A loose thread might be considered an error, a nuisance, or a sign of things left unfinished. To artist Margarita Cabrera, loose threads are “a reference to the labor and the importance in the act of making by hand.” In this case we are talking about the labor of many “hundreds of people over 20 years.” The threads dangle from one of Cabrera’s largest and best-known bodies of work—a series of soft sculptures, including everything from bicycles to military-style vehicles to the plant life of the southern US border. Cabrera works in a manner familiar to many artists of her caliber, operating with large groups of craftspeople to create vast and multifaceted works that could never be accomplished by a single set of hands.
In April 2019, she unveiled Árbol de la Vida, a massive sculpture that is actually 700 individual ceramic sculptures housed in a branching structure along San Antonio’s riverwalk expansion. This fall she’s been named the Art League Houston 2019 Artist of the Year. In an exhibition titled What Art Can Do: Margarita Cabrera—The Collaborative Act of Making, which runs through Nov. 2, the artist presents a direct rebuttal to the “factory” model popularized by Warhol and later given the steroid treatment by Koons. Instead, the work speaks in a much older language of community and shared work, both through its focus on craft “such as papel picado, copper hammering, Alebrijes, and ceramics as well as fiber processes” and in the way it centers immigrant communities. This ethos permeates all the way to the artist’s phrasing when speaking about her process: She uses the plural “we” or “our” to discuss the projects she generates. It’s all part of her central ideology that “art must be used as a transformative tool.”
This capacity for sharing credit can’t really be overstated as the most radical facet of Cabrera’s work. Since the days of Rafael and Bernini, the “top names” have received the laurels rightfully earned by their apprentices. But, as Cabrera explains, “The innovation is in the transformative processes where the end art product is not the central concern but the establishment of inclusivity and equity is.” In other words, the objects aren’t necessarily the point. Would Bernini have even understood this concept? Because of her radical vision, Cabrera’s receipt of the 2019 Texas Artist of the Year Award, an honor to be bestowed on October 11 at the Art League gala, feels especially daring. The artist frames it with optimism. “The recognition from an established art organization and the community is really hopeful given the concepts presented in the work.”

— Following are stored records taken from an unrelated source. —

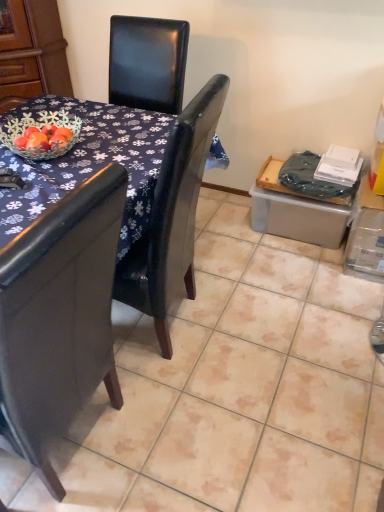 Question: From a real-world perspective, is black leather chair at upper center positioned over glossy dark wood table at center based on gravity?

Choices:
 (A) no
 (B) yes

Answer: (B)

Question: Is black leather chair at upper center smaller than glossy dark wood table at center?

Choices:
 (A) no
 (B) yes

Answer: (B)

Question: Is black leather chair at upper center to the left of glossy dark wood table at center from the viewer's perspective?

Choices:
 (A) no
 (B) yes

Answer: (A)

Question: From a real-world perspective, does black leather chair at upper center sit lower than glossy dark wood table at center?

Choices:
 (A) yes
 (B) no

Answer: (B)

Question: From the image's perspective, would you say black leather chair at upper center is shown under glossy dark wood table at center?

Choices:
 (A) no
 (B) yes

Answer: (A)

Question: Would you consider black leather chair at upper center to be distant from glossy dark wood table at center?

Choices:
 (A) yes
 (B) no

Answer: (B)

Question: Is glossy dark wood table at center positioned behind black leather chair at upper center?

Choices:
 (A) no
 (B) yes

Answer: (A)

Question: Can you confirm if glossy dark wood table at center is bigger than black leather chair at upper center?

Choices:
 (A) no
 (B) yes

Answer: (B)

Question: Is glossy dark wood table at center positioned before black leather chair at upper center?

Choices:
 (A) no
 (B) yes

Answer: (B)

Question: Can you confirm if glossy dark wood table at center is positioned to the left of black leather chair at upper center?

Choices:
 (A) no
 (B) yes

Answer: (B)

Question: Is glossy dark wood table at center next to black leather chair at upper center and touching it?

Choices:
 (A) no
 (B) yes

Answer: (B)

Question: Is black leather chair at upper center surrounded by glossy dark wood table at center?

Choices:
 (A) yes
 (B) no

Answer: (A)

Question: Is brushed wood armoire at upper left at the right side of black leather chair at upper center?

Choices:
 (A) no
 (B) yes

Answer: (A) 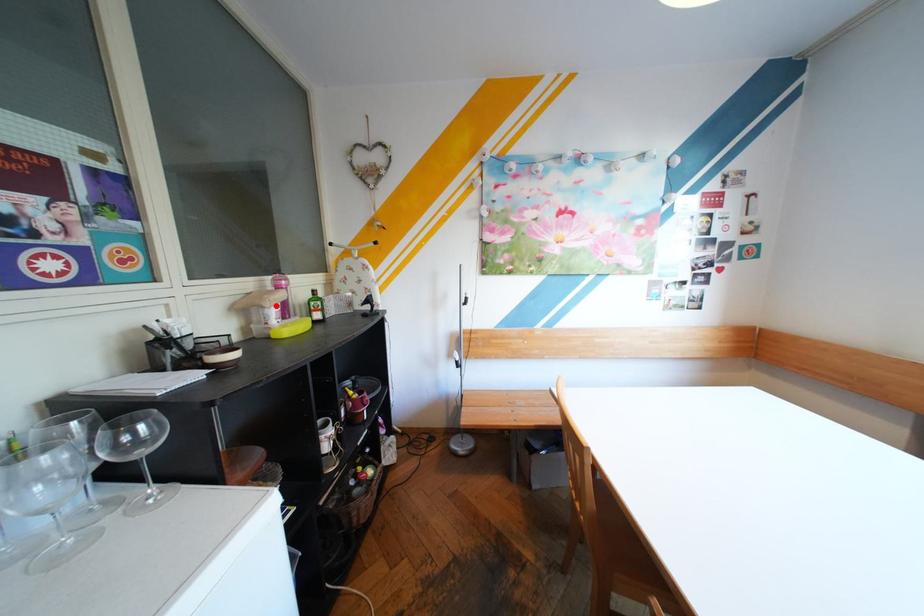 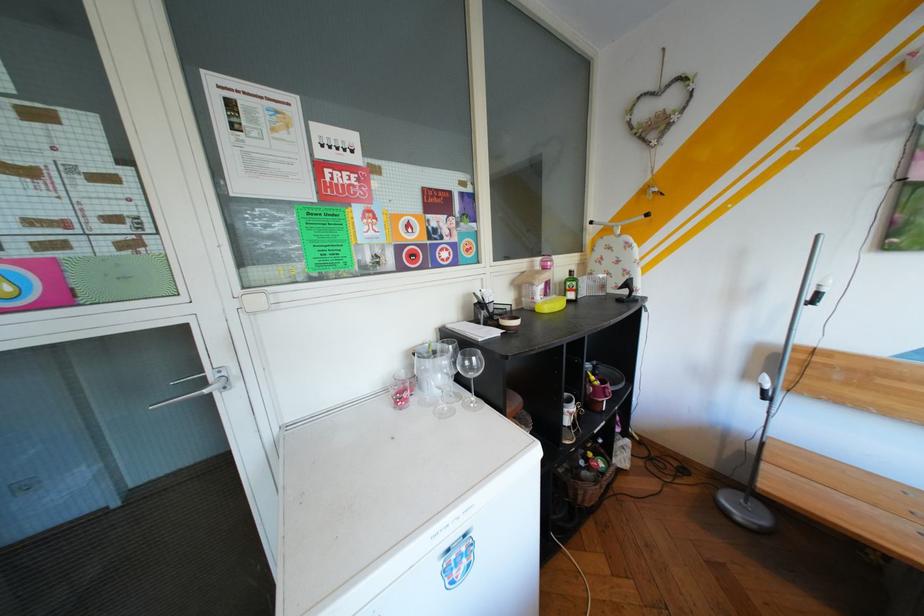 Locate, in the second image, the point that corresponds to the highlighted location in the first image.

(545, 284) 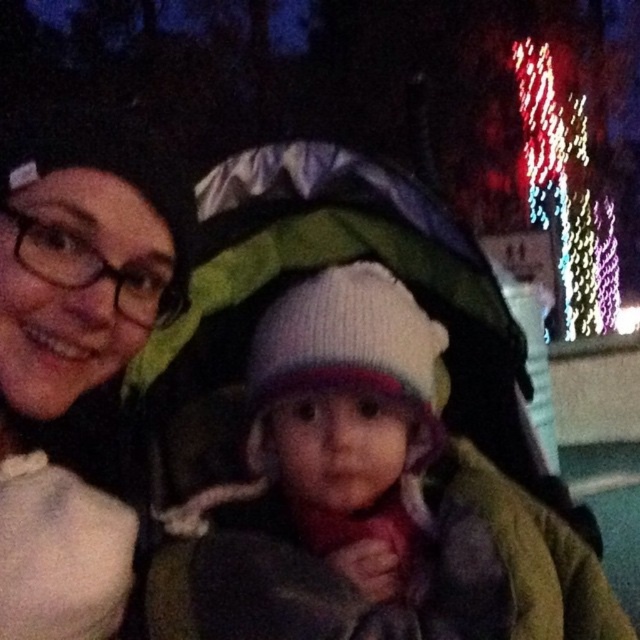 Is matte black beanie at upper left shorter than multicolored fabric baby carriage at center?

No.

Identify the location of matte black beanie at upper left. (76, 355).

The image size is (640, 640). Find the location of `matte black beanie at upper left`. matte black beanie at upper left is located at coordinates (76, 355).

Which is above, white knitted hat at center or multicolored fabric baby carriage at center?

multicolored fabric baby carriage at center is higher up.

Which is more to the left, white knitted hat at center or multicolored fabric baby carriage at center?

white knitted hat at center

Which is in front, point (216, 634) or point (499, 333)?

Point (216, 634) is more forward.

Image resolution: width=640 pixels, height=640 pixels. In order to click on white knitted hat at center in this screenshot , I will do `click(353, 472)`.

Based on the photo, who is more forward, (538, 493) or (592, 298)?

Point (538, 493) is in front.

Which is above, multicolored fabric baby carriage at center or illuminated string lights at upper right?

illuminated string lights at upper right is higher up.

What do you see at coordinates (340, 262) in the screenshot?
I see `multicolored fabric baby carriage at center` at bounding box center [340, 262].

Find the location of a particular element. multicolored fabric baby carriage at center is located at coordinates (340, 262). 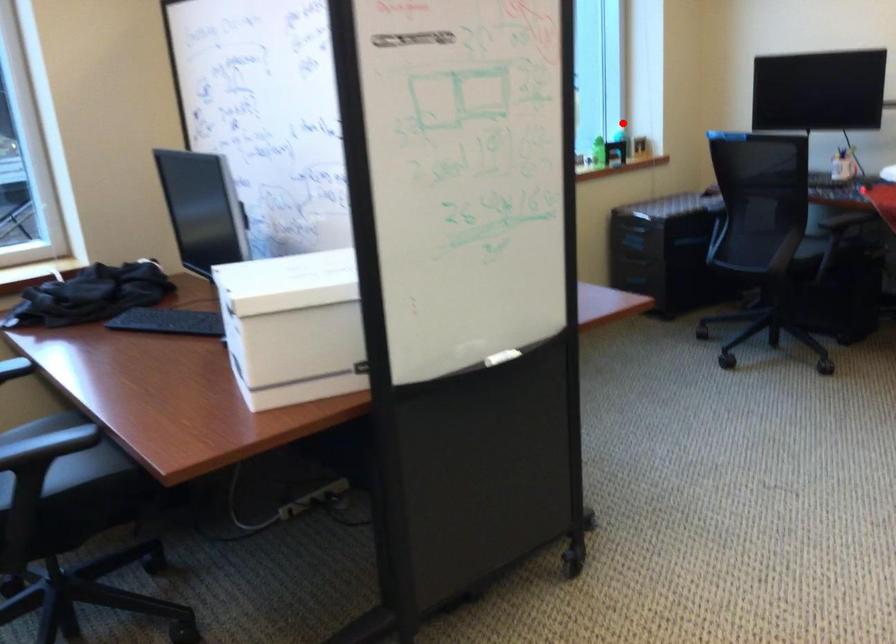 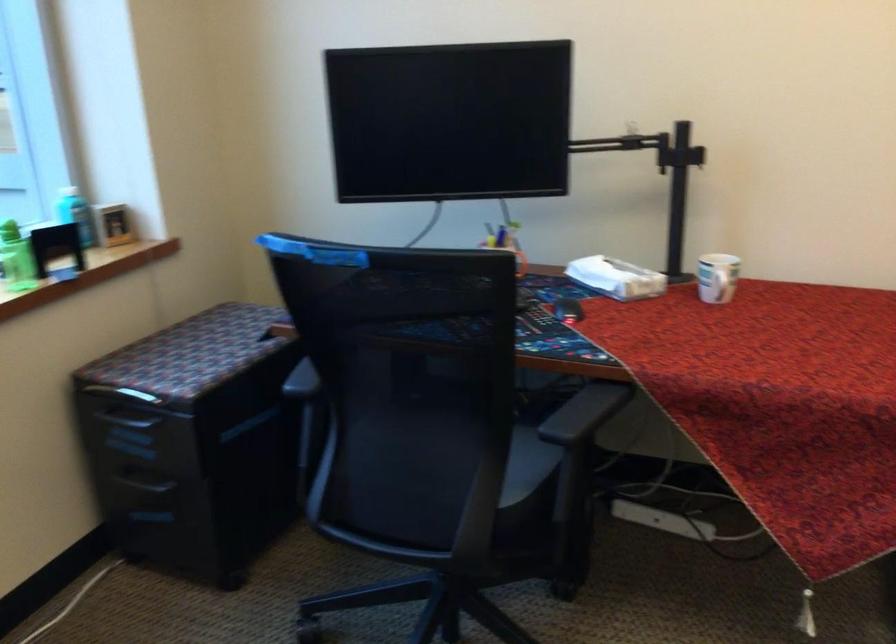 Question: A red point is marked in image1. In image2, is the corresponding 3D point closer to the camera or farther? Reply with the corresponding letter.

Choices:
 (A) The corresponding 3D point is closer.
 (B) The corresponding 3D point is farther.

Answer: (A)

Cabrera’s work is especially suited to the public realm due to her focus on community, but she is wary of following the model of public art (sometimes derisively referred to as “plop art”) that some cities have adopted. “If we realize that the power in public art to bring people together, uplift the community spirit, boost the economy as it engages community to define and redefine culture in positive and innovative ways, then Public Art enters a whole new ballpark and it is free to be what it is meant to be. As we say in Spanish, ‘entra en su mero mole.’ ”
With upcoming exhibitions at the Art Museum of Southeast Texas, McNay Museum of Art, Ruiz-Healy Gallery, and Talley Dunn Gallery, Cabrera’s work is still firmly situated among the traditional power centers of the art world. As she often repeats, “Art has the capacity to reflect what is around us like a mirror,” but her process of engagement with people historically held at arm’s-length by the fine art world has the potential to remake the mirror from the ground up.